Nel numero della scorsa settimana de L’Espresso è iniziata la mia collaborazione con la rubrica Non Solo Cyber. Naturalmente, un grazie va ad Alessandro per avermi chiesto di affiancare altri amici che già vi scrivono. Come di consueto, riporto di seguito il pezzo pubblicato, per le vostre considerazioni.

Quando si parla di digital divide il pensiero corre subito al tema delle infrastrutture che mancano, della banda larga che non c’è e che quando c’è è sempre troppo stretta, della nostra congenita incapacità di usare il computer ed internet. Ci si consola pensando che con le nuove generazioni il problema sarà superato. Magari la banda sarà sempre poca, ma i ragazzi oggi considerano normale conoscersi su internet, usano Facebook come se fosse il muretto sotto casa, hanno il dito perennemente in azione sui tasti del cellulare. Problema risolto. Questione archiviata.

C’è però un rischio che si nasconde dietro la convinzione che i giovani – i cosiddetti nativi digitali – siano “naturalmente” affini alle nuove tecnologie.
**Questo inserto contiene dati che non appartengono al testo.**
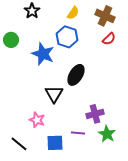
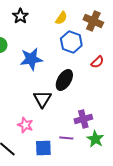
blue hexagon: (67, 37) -> (71, 42), moved
red semicircle: (109, 39) -> (97, 62), moved
blue star: (43, 54) -> (31, 59), turned -30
Il rischio di non rendersi conto di come essi siano spesso vittime di un’altra – più sottile – forma di digital divide.  Un digital divide culturale, che crea un divario tra chi usa gli strumenti e chi sa anche cosa sta facendo, tra chi usa Facebook e chi sa che Facebook è un social network. Per capirci meglio: una differenza simile a quella che c’è tra chi sa usare la macchina da scrivere e chi sa scrivere un buon testo.

Sostenere che i ragazzi che hanno affrontato l’esame di maturità conoscano i social network meglio dei loro insegnanti – indipendentemente dalla veridicità dell’affermazione – nasconde una inconsapevole delega di responsabilità nei confronti del problema del digital divide culturale. Tutto sta a capire se vogliamo una generazione di scrittori o di scrivani digitali.